(Stored data entries)
◇ ◇ ◇ ◇
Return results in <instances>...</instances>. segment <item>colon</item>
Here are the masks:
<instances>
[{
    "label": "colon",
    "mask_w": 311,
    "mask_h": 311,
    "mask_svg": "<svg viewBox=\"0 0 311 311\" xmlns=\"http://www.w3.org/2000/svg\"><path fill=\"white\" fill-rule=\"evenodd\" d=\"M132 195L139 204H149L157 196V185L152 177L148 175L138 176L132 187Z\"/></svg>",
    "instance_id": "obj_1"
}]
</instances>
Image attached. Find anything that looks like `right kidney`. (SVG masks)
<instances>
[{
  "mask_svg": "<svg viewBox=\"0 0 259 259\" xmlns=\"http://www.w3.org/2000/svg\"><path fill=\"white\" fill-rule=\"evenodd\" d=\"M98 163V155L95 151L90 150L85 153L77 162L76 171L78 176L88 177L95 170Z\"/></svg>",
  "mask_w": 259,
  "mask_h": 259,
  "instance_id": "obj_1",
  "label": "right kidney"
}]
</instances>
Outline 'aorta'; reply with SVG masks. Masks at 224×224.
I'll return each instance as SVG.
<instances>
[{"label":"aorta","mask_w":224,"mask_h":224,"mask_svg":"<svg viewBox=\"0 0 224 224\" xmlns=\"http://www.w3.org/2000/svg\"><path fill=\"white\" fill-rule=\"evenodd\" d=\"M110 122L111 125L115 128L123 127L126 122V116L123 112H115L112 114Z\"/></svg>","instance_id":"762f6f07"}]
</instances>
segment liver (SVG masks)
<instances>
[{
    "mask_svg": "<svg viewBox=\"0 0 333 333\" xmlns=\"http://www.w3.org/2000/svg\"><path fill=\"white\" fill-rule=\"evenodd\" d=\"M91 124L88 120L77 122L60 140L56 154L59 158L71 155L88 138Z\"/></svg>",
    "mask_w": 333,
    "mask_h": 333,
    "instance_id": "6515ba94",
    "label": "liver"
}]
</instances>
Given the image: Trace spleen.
◇ ◇ ◇ ◇
Task instructions. Repeat all of the data exactly as given.

Expected answer.
Return results in <instances>...</instances>. segment <item>colon</item>
Here are the masks:
<instances>
[{
    "label": "colon",
    "mask_w": 311,
    "mask_h": 311,
    "mask_svg": "<svg viewBox=\"0 0 311 311\" xmlns=\"http://www.w3.org/2000/svg\"><path fill=\"white\" fill-rule=\"evenodd\" d=\"M132 195L139 204H149L157 196V185L152 177L148 175L138 176L132 187Z\"/></svg>",
    "instance_id": "obj_1"
}]
</instances>
Image attached. Find anything that looks like `right kidney`. (SVG masks)
<instances>
[{
  "mask_svg": "<svg viewBox=\"0 0 259 259\" xmlns=\"http://www.w3.org/2000/svg\"><path fill=\"white\" fill-rule=\"evenodd\" d=\"M98 163V155L95 151L90 150L85 153L77 162L76 171L78 176L88 177L95 170Z\"/></svg>",
  "mask_w": 259,
  "mask_h": 259,
  "instance_id": "obj_1",
  "label": "right kidney"
}]
</instances>
Outline 'aorta'; reply with SVG masks. Masks at 224×224.
I'll return each instance as SVG.
<instances>
[{"label":"aorta","mask_w":224,"mask_h":224,"mask_svg":"<svg viewBox=\"0 0 224 224\" xmlns=\"http://www.w3.org/2000/svg\"><path fill=\"white\" fill-rule=\"evenodd\" d=\"M110 122L111 125L115 128L123 127L126 122V116L123 112H115L112 114Z\"/></svg>","instance_id":"762f6f07"}]
</instances>
segment liver (SVG masks)
<instances>
[{
    "mask_svg": "<svg viewBox=\"0 0 333 333\" xmlns=\"http://www.w3.org/2000/svg\"><path fill=\"white\" fill-rule=\"evenodd\" d=\"M91 124L88 120L77 122L60 140L56 154L59 158L71 155L88 138Z\"/></svg>",
    "mask_w": 333,
    "mask_h": 333,
    "instance_id": "6515ba94",
    "label": "liver"
}]
</instances>
Given the image: Trace spleen.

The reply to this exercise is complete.